Les moules d’eau douce

 

Je ramasse des moules dans la rivière,

elles sont pleines d’une chair blême,

si pleines qu’elles en débordent ; quand je les saisis,

la chair translucide se contracte à l’intérieur.

 

Je tâche de l’aider mais je suis maladroit,

je déchire la chair sur le tranchant du bord,

il en tombe un peu, des glaires de chair

qui résonnent sur le fond comme des fragments de moldavite.

 

Je tiens dans la main ces moules lourdes,

éraflées, dorées, remplies de nacre

et de chair, je tiens dans la main ces porte-monnaie usés

remplis de tickets de caisse et de menue monnaie.

 

Je dépose les moules vides sur la jetée,

l’une à côté de l’autre, telles que je les trouve,

le soleil les sèche, sa lumière les traverse,

révélant les particularités de chacune :

 

quatre teintes de jaune ancien,

trois teintes de jaune ancien,

une zone collée, une zone collée, un peu d’ivoire,

des écailles de tortue, de la nacre, de l’étain.

 

 

 

Fragments d’une conversation à la décharge publique

 

Bonjour, je suis une bassine en tôle trouée par la rouille, je vis dans une décharge et je suis membre de l’assemblée des locataires de notre décharge. Lors de récents travaux de rénovation (étayage du flanc de la décharge, élagage des acacias et d’un érable malade, déblayage du chemin d’accès, remplacement de la pancarte portant l’inscription « Décharge publique », pose de vitres sur cinq fenêtres et recollage d’un ballon de couleur fendu issu des couches supérieures de la décharge, etc.), on a constaté que les anses des bassines en tôle étaient globalement hors service et qu’elles nécessitaient un changement immédiat. Le nombre de bassines en tôle vivant dans la décharge s’élève à 17, dont 16 ont une anse (voire deux), et je suis la seule à ne pas avoir de anse.
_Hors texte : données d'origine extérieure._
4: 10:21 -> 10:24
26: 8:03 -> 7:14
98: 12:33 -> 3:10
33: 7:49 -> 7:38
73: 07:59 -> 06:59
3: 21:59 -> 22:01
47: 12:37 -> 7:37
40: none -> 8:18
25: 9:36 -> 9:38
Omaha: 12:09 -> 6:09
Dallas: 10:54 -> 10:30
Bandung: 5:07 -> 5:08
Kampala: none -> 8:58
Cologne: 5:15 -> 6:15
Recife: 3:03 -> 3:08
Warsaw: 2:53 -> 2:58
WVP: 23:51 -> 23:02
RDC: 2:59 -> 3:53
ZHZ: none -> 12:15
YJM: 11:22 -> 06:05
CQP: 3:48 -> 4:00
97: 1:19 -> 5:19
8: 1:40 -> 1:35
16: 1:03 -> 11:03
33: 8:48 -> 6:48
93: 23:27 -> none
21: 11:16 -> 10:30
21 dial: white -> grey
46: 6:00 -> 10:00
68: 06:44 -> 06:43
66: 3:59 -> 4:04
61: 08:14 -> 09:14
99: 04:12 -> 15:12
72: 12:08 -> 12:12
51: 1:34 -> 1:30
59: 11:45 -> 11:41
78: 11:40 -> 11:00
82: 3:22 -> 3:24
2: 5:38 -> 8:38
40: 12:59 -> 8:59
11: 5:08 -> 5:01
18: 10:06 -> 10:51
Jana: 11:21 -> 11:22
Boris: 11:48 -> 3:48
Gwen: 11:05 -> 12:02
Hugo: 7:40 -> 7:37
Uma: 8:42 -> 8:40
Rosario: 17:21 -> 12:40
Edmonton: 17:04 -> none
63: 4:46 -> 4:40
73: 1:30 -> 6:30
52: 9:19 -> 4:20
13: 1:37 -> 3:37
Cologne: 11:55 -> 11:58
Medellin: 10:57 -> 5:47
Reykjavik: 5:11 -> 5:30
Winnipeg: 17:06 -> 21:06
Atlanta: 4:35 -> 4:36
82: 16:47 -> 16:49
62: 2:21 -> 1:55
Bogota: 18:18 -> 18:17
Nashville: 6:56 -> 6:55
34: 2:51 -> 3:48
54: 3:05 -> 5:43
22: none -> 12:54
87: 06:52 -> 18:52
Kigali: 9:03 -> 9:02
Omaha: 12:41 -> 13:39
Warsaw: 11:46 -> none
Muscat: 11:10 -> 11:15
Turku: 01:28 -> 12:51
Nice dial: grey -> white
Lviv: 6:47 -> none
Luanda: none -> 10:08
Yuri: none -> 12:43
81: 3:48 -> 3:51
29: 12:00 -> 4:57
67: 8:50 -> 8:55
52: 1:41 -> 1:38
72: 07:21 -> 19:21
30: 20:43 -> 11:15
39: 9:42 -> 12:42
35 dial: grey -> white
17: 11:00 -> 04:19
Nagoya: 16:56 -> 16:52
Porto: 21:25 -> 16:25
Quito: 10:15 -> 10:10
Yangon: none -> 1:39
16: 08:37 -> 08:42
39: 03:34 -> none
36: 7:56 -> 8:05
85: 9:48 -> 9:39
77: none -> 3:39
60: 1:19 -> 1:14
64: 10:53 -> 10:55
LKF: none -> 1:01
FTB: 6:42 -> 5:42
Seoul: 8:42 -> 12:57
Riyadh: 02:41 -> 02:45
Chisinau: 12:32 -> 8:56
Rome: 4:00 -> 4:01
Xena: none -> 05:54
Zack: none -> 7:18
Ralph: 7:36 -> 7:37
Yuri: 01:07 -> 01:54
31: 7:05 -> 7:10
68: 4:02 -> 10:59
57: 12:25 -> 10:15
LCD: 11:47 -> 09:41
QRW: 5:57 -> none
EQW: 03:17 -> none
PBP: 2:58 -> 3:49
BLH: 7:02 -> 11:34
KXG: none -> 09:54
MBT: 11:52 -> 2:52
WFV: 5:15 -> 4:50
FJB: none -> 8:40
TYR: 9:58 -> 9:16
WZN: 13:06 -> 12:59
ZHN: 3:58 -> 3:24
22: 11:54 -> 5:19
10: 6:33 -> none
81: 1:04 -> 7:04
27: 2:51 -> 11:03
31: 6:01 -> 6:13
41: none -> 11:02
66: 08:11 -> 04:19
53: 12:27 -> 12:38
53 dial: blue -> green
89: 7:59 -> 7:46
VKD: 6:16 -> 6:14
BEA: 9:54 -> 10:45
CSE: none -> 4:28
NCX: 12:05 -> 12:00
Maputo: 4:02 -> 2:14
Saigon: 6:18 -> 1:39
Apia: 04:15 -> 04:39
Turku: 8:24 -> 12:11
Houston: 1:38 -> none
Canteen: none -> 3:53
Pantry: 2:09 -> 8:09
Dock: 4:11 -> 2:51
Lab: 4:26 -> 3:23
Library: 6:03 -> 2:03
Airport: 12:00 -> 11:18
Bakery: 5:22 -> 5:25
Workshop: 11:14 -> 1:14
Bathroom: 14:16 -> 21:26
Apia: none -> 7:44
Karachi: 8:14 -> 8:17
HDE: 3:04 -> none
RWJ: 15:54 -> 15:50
La rénovation, y compris le remplacement des anses des bassines en tôle, a été financée par un emprunt dont le montant se répercute sur les charges mensuelles que nous devons verser, nous, les locataires de la décharge, au fonds de travaux. Est-ce que j’ai le droit à un remboursement étant donné que je n’ai pas d’anse ? Vous comprendrez qu’il me semble curieux de payer pour la réparation d’anses que je n’ai pas. Quelles démarches dois-je entreprendre ? À mon avis, le plus simple serait de calculer la somme totale facturée pour le changement des anses et de me rembourser en liquide la somme équivalente au prorata (le montant d’une anse suffit, pour ne pas donner matière à médisances dans la décharge ; du reste, c’est inévitable). Ou, éventuellement, de faire valoir un montant équivalent en procédant à la réparation de la partie droite de mon fond (deux trous d’une taille d’une pièce de monnaie ainsi que deux endroits où des trous se formeront probablement après le long hiver que nous avons cette année, y compris l’émaillage correspondant). Je vous serais très reconnaissant de donner suite à ma demande. Veuillez agréer, madame, monsieur, l’expression de mes sentiments métalliques.